WHAT YOU NEED TO DO
Comb the records below for the string "properties" and copy each line where it turns up.

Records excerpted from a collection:
——

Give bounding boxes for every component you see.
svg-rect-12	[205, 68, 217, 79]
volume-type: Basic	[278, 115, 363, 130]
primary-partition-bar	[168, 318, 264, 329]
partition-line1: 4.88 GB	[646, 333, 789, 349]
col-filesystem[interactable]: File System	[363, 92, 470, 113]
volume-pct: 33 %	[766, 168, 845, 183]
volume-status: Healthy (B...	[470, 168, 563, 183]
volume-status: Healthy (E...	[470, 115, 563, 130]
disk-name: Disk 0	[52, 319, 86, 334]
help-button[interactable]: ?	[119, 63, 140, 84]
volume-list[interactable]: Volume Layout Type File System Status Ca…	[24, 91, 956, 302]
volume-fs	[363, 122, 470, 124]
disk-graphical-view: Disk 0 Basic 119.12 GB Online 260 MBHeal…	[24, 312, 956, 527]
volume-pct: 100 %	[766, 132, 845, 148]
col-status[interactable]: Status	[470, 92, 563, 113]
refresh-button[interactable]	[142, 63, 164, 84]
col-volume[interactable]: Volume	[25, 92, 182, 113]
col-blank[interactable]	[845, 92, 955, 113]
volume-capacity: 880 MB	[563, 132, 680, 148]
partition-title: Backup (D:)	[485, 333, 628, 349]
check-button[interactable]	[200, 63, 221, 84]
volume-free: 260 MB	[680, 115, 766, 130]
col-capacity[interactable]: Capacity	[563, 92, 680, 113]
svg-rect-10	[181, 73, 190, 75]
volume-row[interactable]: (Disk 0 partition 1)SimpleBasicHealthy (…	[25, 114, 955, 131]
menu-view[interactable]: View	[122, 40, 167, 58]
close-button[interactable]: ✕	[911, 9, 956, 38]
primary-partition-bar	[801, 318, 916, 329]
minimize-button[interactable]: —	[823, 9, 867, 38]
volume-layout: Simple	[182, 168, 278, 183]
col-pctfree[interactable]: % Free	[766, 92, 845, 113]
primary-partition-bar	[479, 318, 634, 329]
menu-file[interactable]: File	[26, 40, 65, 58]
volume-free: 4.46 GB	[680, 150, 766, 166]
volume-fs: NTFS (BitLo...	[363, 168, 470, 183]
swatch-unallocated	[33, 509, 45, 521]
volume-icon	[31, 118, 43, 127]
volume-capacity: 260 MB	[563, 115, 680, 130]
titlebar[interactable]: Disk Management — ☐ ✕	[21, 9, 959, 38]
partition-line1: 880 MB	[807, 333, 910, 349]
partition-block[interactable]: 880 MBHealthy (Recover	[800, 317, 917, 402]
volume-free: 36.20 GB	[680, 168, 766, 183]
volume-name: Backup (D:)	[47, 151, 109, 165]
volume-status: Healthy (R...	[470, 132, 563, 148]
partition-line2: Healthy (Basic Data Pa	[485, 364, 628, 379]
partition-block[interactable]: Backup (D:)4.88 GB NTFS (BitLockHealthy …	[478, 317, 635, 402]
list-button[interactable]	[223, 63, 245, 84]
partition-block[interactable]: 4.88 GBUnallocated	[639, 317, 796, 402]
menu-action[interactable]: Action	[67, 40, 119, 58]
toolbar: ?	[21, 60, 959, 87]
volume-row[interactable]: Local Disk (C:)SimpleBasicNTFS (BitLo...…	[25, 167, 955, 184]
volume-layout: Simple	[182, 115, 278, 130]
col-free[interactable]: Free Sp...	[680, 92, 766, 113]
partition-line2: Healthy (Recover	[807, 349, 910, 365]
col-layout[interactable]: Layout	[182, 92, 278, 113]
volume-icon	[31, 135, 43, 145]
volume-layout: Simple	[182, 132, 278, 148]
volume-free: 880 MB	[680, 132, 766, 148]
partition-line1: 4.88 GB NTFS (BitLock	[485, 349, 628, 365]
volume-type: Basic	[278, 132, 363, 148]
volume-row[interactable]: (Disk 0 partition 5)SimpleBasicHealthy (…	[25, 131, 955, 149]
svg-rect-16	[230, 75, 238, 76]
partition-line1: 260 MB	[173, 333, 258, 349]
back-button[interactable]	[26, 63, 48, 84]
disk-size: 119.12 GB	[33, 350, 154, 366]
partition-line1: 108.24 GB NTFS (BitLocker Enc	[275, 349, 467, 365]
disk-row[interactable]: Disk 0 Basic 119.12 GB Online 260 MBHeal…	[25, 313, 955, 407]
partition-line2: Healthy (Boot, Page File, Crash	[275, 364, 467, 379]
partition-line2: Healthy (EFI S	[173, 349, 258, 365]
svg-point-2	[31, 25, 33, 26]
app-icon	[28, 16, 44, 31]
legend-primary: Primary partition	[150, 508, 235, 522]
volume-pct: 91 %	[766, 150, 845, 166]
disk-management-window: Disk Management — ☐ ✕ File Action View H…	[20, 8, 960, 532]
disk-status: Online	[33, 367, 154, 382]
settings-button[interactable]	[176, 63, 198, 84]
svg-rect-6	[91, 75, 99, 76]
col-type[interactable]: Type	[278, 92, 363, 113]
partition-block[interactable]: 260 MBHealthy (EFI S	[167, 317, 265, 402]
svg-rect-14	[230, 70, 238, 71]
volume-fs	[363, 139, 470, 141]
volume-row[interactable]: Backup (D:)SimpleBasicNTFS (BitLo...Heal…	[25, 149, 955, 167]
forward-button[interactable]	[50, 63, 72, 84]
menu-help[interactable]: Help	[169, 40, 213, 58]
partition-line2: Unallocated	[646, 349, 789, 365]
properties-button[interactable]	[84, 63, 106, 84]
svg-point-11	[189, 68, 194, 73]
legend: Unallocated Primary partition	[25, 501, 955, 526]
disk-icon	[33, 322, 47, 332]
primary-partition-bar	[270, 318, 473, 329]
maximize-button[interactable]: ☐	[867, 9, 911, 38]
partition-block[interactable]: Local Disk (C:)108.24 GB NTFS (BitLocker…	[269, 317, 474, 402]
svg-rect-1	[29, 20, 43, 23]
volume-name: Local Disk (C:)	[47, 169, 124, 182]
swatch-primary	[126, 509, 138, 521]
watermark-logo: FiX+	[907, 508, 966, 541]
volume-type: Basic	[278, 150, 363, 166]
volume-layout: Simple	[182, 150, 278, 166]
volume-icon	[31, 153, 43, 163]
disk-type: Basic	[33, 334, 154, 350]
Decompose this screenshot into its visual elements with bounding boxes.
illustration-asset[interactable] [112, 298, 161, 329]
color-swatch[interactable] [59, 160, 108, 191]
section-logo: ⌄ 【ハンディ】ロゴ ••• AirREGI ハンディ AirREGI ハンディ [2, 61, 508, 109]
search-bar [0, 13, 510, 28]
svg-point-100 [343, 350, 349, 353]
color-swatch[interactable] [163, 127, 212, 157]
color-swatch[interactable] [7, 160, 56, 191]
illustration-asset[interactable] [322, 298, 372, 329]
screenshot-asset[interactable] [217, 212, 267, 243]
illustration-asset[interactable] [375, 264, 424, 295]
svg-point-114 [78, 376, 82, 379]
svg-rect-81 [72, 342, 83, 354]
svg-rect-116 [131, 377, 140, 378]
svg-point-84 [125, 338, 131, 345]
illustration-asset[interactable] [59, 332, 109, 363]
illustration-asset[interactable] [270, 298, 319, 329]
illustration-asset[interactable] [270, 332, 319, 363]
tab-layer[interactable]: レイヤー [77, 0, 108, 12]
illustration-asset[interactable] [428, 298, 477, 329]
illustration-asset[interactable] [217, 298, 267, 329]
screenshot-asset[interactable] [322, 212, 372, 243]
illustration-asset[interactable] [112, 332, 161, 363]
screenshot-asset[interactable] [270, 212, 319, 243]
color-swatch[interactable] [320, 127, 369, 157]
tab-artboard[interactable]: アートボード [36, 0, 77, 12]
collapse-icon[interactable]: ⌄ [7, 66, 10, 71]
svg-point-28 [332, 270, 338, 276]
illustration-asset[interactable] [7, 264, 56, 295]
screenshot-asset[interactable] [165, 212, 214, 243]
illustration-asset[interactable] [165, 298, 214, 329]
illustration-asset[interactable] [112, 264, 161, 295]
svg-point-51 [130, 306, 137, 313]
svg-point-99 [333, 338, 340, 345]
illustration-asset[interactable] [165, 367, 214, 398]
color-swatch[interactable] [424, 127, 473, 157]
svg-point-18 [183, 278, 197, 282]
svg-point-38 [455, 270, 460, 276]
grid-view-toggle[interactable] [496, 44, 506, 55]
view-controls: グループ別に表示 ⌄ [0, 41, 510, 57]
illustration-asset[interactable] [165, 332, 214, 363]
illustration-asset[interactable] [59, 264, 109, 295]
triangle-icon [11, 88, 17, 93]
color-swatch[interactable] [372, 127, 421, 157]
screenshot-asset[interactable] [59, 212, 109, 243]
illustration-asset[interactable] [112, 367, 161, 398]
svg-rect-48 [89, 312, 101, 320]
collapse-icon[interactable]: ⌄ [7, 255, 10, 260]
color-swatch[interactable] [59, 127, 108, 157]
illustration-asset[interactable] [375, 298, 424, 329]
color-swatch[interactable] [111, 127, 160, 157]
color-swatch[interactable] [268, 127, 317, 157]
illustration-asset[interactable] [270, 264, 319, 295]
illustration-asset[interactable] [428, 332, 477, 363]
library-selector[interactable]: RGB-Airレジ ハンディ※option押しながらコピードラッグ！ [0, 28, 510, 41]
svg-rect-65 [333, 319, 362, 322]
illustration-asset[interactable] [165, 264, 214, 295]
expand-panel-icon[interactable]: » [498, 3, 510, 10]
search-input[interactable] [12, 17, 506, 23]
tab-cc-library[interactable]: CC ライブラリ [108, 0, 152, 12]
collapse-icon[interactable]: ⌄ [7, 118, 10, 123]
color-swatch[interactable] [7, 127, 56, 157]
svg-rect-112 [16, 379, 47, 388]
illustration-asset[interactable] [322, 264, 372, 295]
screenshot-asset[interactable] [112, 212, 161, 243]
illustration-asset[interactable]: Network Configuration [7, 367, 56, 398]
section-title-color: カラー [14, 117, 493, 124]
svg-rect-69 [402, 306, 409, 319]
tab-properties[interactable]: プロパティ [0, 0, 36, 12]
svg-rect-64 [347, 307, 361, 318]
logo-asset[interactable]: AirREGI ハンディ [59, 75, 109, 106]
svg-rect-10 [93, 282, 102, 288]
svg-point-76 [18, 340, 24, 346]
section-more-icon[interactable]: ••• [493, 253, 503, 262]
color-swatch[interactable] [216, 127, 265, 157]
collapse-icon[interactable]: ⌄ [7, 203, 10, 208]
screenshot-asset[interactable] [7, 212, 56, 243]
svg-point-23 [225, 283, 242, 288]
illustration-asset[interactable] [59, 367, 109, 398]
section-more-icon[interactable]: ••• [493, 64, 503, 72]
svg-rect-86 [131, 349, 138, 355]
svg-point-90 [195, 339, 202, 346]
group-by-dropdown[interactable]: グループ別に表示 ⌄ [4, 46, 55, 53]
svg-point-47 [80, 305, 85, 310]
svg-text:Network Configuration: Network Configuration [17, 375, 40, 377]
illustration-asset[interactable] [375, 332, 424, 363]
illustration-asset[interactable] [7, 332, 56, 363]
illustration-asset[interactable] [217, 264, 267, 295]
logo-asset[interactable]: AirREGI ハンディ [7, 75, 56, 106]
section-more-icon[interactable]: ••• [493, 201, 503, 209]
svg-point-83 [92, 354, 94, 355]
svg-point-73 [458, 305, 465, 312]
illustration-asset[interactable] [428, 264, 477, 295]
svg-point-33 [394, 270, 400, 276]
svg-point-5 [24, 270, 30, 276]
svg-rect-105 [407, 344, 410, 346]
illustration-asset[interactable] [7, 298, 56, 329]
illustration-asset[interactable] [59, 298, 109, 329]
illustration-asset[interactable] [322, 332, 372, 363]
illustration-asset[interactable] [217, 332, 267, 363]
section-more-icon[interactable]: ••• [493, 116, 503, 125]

——

RESPONSE BOX
properties-button[interactable]	[84, 63, 106, 84]
tab-properties[interactable]: プロパティ [0, 0, 36, 12]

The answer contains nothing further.